Dirjen Pajak-MUI Siap Berdiskusi Terkait Bumi dan Bangunan Tak Layak Kena Pajak

avatar
· 阅读量 1,731

Pasardana.id - Majelis Ulama Indonesia (MUI) baru-baru ini menetapkan kebijakan baru terkait Fatwa Pajak Berkeadilan, dimana salah satunya menyoroti masalah pajak yang berulang dan berketidakadilan dalam pengenaan Pajak Bumi dan Bangunan (PBB) kepada masyarakat.

Ketua Komisi Fatwa SC Munas XI MUI, Asrorun Ni'am Sholeh menyampaikan inti fatwa, bahwa bumi dan bangunan yang dihuni tidak layak dikenakan pajak berulang.

MUI menegaskan, pungutan pajak seharusnya hanya dikenakan kepada harta yang potensial untuk diproduktifkan dan merupakan kebutuhan sekunder dan tersier (hajiyat dan tahsiniyat).

Selain itu, Prof Ni'am juga menyarankan agar batas kemampuan finansial wajib pajak (analogi nishab zakat mal, setara 85 gram emas) dapat dijadikan acuan untuk batas Penghasilan Tidak Kena Pajak (PTKP).

"Jadi, pungutan pajak terhadap sesuatu yang jadi kebutuhan pokok, seperti sembako, dan rumah serta bumi yang kita huni, itu tidak mencerminkan keadilan serta tujuan pajak," tegas Prof Ni'am.

Terkait dengan hal tersebut, Direktorat Jenderal Pajak (DJP) Kementerian Keuangan menyatakan kesiapannya untuk berdiskusi dengan lembaga swadaya masyarakat yang mewadahi para ulama, zuama, dan cendekiawan Islam.

"Kita juga sudah diskusi dengan MUI sebelumnya.
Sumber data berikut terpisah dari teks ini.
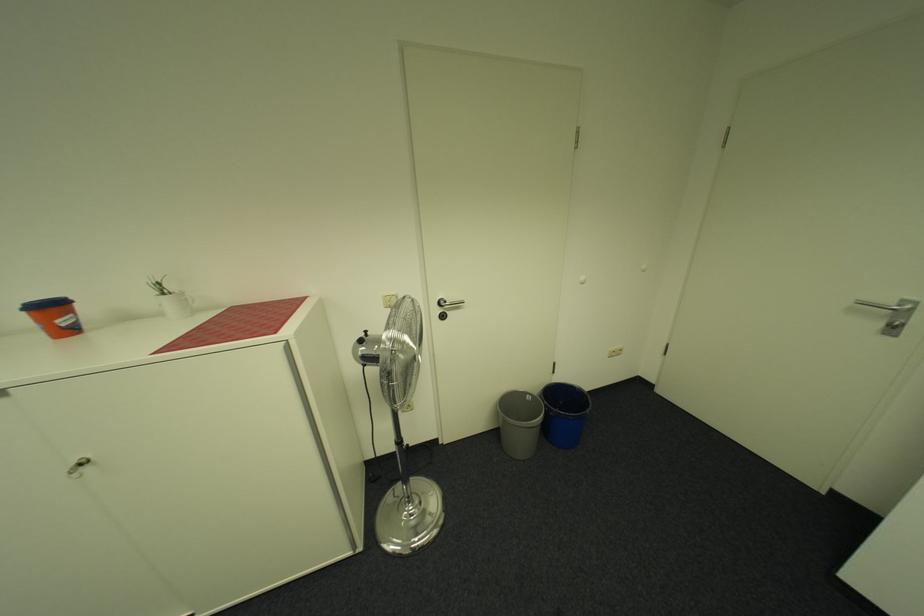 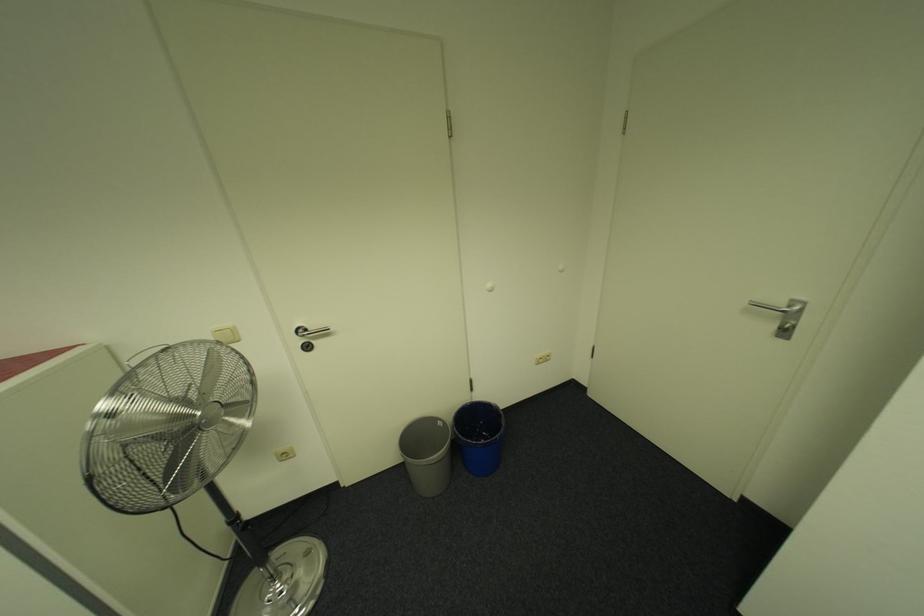 What movement of the cameraman would produce the second image?

The cameraman moved toward right, forward. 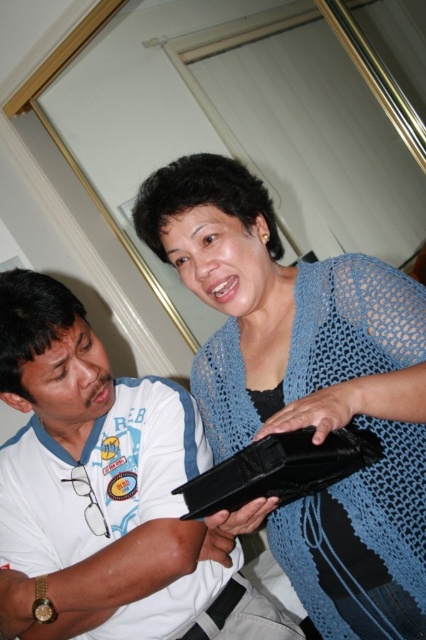 Can you confirm if blue knitted sweater at center is wider than white matte shirt at lower left?

In fact, blue knitted sweater at center might be narrower than white matte shirt at lower left.

Where is `blue knitted sweater at center`? This screenshot has width=426, height=640. blue knitted sweater at center is located at coordinates tap(307, 387). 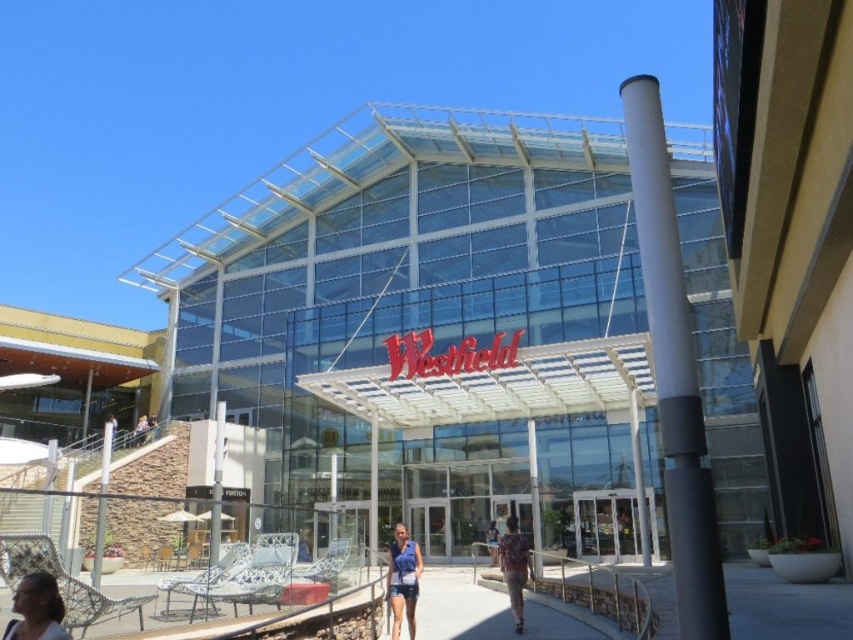 You are a fashion designer observing the two people at the shopping center. You need to determine which clothing item has a greater width between the matte blue shorts at center and the floral fabric shirt at lower center. Which one is wider?

The matte blue shorts at center has a greater width than the floral fabric shirt at lower center.

You are a fashion designer observing the modern shopping center exterior. You notice the blue denim shorts at center and the floral fabric shirt at lower center. Which clothing item has a narrower width?

The blue denim shorts at center has a lesser width compared to the floral fabric shirt at lower center, so the blue denim shorts at center is narrower in width.

You are standing on the walkway in front of the Westfield shopping center. You see a person with matte black hair at lower left and another wearing a floral fabric shirt at lower center. Which person is closer to you?

The matte black hair at lower left is closer to you because it is in front of the floral fabric shirt at lower center. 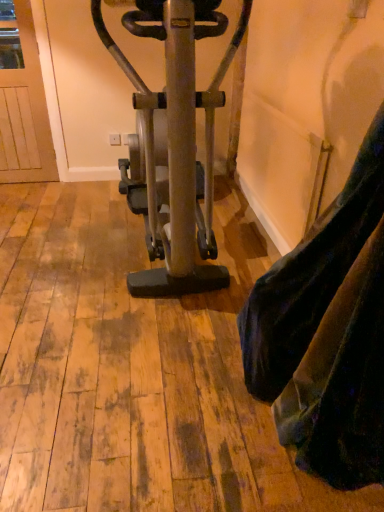 Locate an element on the screen. The height and width of the screenshot is (512, 384). vacant space situated on the left part of velvet-like fabric at lower right is located at coordinates (136, 401). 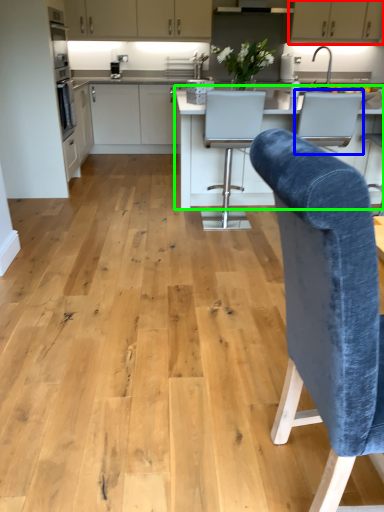 Question: Estimate the real-world distances between objects in this image. Which object is farther from cabinetry (highlighted by a red box), armchair (highlighted by a blue box) or countertop (highlighted by a green box)?

Choices:
 (A) armchair
 (B) countertop

Answer: (A) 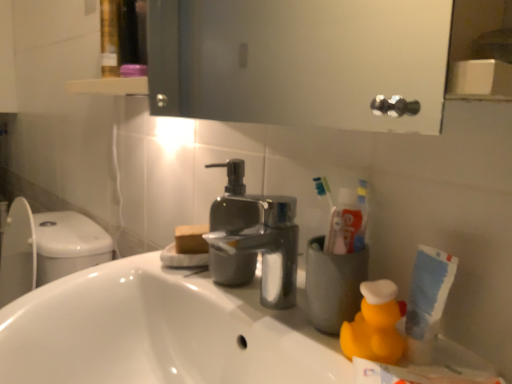 Question: Can you confirm if white glossy sink at lower left is positioned to the left of polished metallic faucet at center?

Choices:
 (A) no
 (B) yes

Answer: (B)

Question: Does white glossy sink at lower left have a greater height compared to polished metallic faucet at center?

Choices:
 (A) yes
 (B) no

Answer: (A)

Question: From a real-world perspective, is white glossy sink at lower left beneath polished metallic faucet at center?

Choices:
 (A) yes
 (B) no

Answer: (A)

Question: Does white glossy sink at lower left touch polished metallic faucet at center?

Choices:
 (A) yes
 (B) no

Answer: (B)

Question: Is white glossy sink at lower left looking in the opposite direction of polished metallic faucet at center?

Choices:
 (A) no
 (B) yes

Answer: (A)

Question: Does white glossy sink at lower left have a lesser height compared to polished metallic faucet at center?

Choices:
 (A) no
 (B) yes

Answer: (A)

Question: Considering the relative sizes of yellow rubber duck at lower right and polished metallic faucet at center in the image provided, is yellow rubber duck at lower right bigger than polished metallic faucet at center?

Choices:
 (A) yes
 (B) no

Answer: (B)

Question: Is yellow rubber duck at lower right not close to polished metallic faucet at center?

Choices:
 (A) no
 (B) yes

Answer: (A)

Question: Is yellow rubber duck at lower right positioned with its back to polished metallic faucet at center?

Choices:
 (A) yes
 (B) no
Jadi nanti coba kita tabayyun dengan MUI. Karena sebenarnya yang ditanyakan itu PBB-P2 perdesaan perkotaan dan pemukiman itu di daerah," ujar Direktur Jenderal Pajak, Bimo Wijayanto, usai Rapat Dengar Pendapat (RDP) dengan Komisi XI DPR, Senin (24/11).

Bimo mengatakan, kebijakan PBB yang menjadi sorotan utama MUI yakni PBB Perdesaan dan Perkotaan (PBB-P2), sebenarnya sudah diserahkan kewenangan penuhnya kepada Pemerintah Daerah (Pemda).
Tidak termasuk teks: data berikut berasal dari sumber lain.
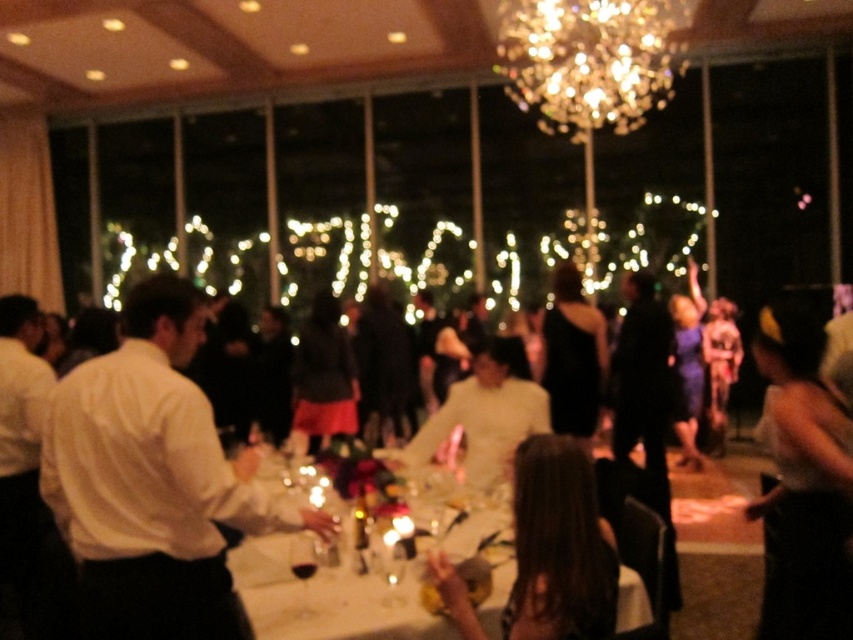 Between point (612, 605) and point (705, 508), which one is positioned in front?

Point (612, 605)

You are a GUI agent. You are given a task and a screenshot of the screen. Output one action in this format:
    pyautogui.click(x=<x>, y=<y>)
    Task: Click on the dark brown hair at center
    This screenshot has width=853, height=640.
    Given the screenshot: What is the action you would take?
    pyautogui.click(x=560, y=547)

You are a GUI agent. You are given a task and a screenshot of the screen. Output one action in this format:
    pyautogui.click(x=<x>, y=<y>)
    Task: Click on the black satin dress at lower right
    This screenshot has height=640, width=853.
    Given the screenshot: What is the action you would take?
    pyautogui.click(x=804, y=484)

Which is above, black satin dress at lower right or white glossy table at center?

black satin dress at lower right is higher up.

Is point (776, 376) in front of point (277, 563)?

Yes.

Identify the location of black satin dress at lower right. This screenshot has width=853, height=640. (804, 484).

Does dark brown hair at center have a lesser height compared to transparent glass wine at lower center?

Incorrect, dark brown hair at center's height does not fall short of transparent glass wine at lower center's.

Is dark brown hair at center bigger than transparent glass wine at lower center?

Correct, dark brown hair at center is larger in size than transparent glass wine at lower center.

Who is more distant from viewer, (596, 525) or (310, 557)?

The point (310, 557) is behind.

You are a GUI agent. You are given a task and a screenshot of the screen. Output one action in this format:
    pyautogui.click(x=<x>, y=<y>)
    Task: Click on the dark brown hair at center
    
    Given the screenshot: What is the action you would take?
    pyautogui.click(x=560, y=547) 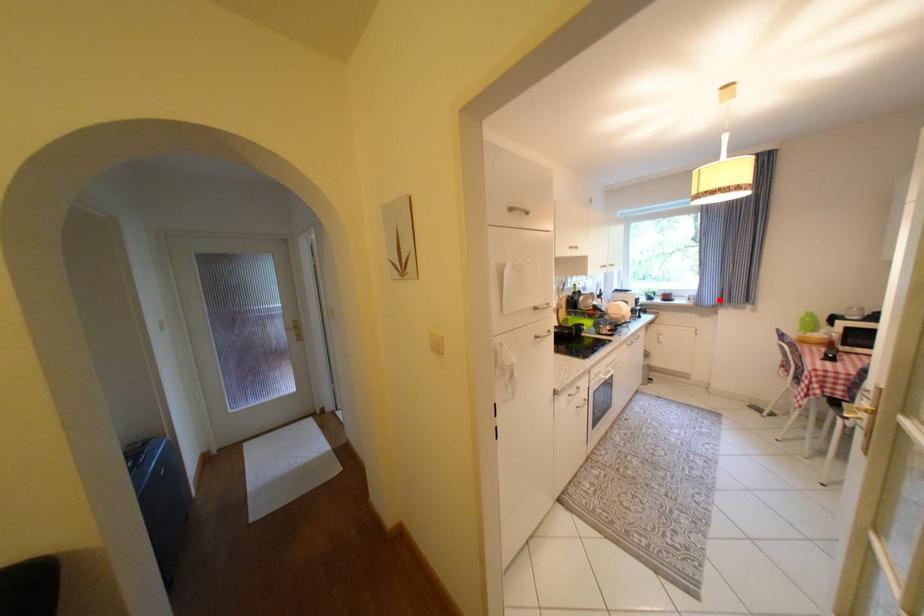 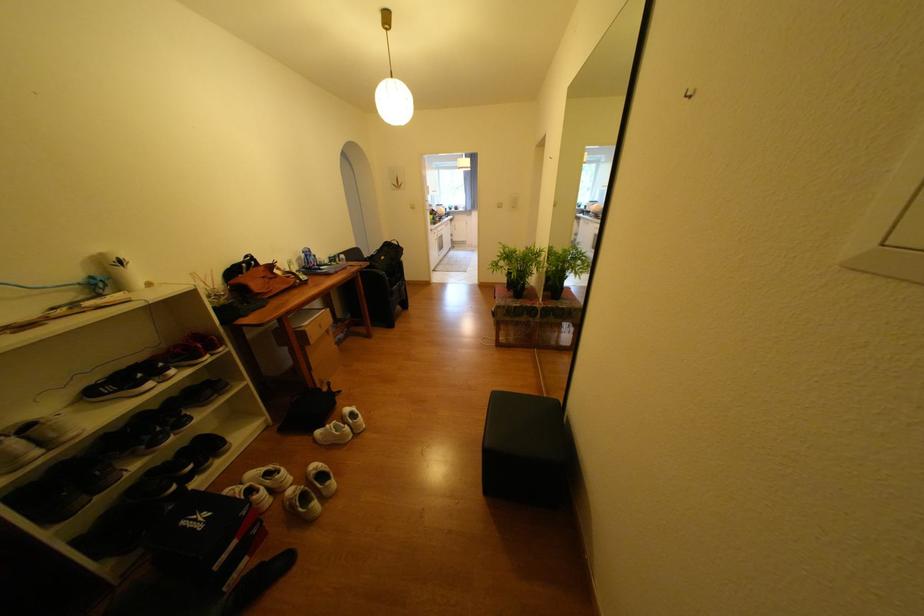 Question: I am providing you with two images of the same scene from different viewpoints. Image1 has a red point marked. In image2, the corresponding 3D location appears at what relative position? Reply with the corresponding letter.

Choices:
 (A) Closer
 (B) Farther

Answer: (A) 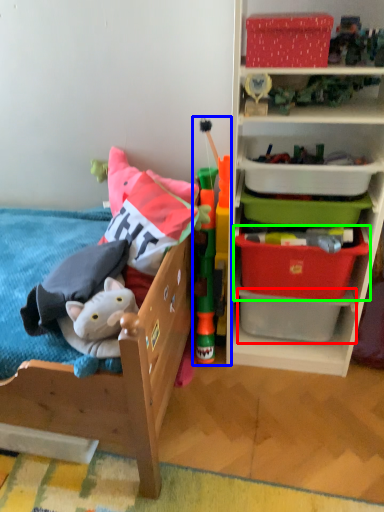 Question: Estimate the real-world distances between objects in this image. Which object is closer to storage box (highlighted by a red box), toy (highlighted by a blue box) or storage box (highlighted by a green box)?

Choices:
 (A) toy
 (B) storage box

Answer: (B) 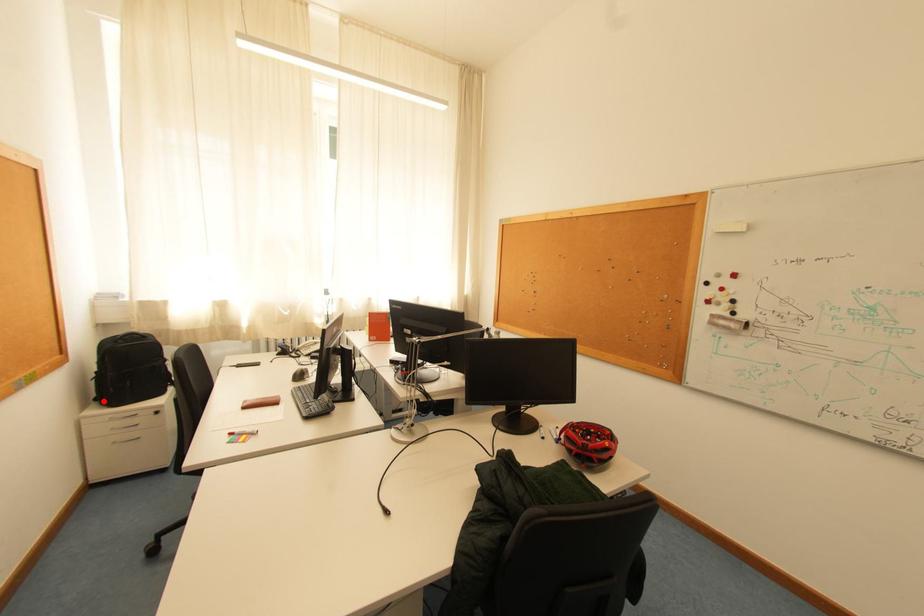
Ia pun menjelaskan, berdasarkan undang-undang, kewenangan penetapan kebijakan, tarif, dan dasar pengenaan PBB-P2 sudah menjadi tanggung jawab daerah.

Karena itu, dirinya mengklarifikasi bahwa PBB yang masih berada di bawah kewenangan DJP hanya PBB yang terkait dengan sektor spesifik, bukan pemukiman atau perdesaan/perkotaan.

"Di kami hanya PBB yang terkait dengan Kelautan, Perikanan, Pertambangan, sama Kehutanan," ujarnya.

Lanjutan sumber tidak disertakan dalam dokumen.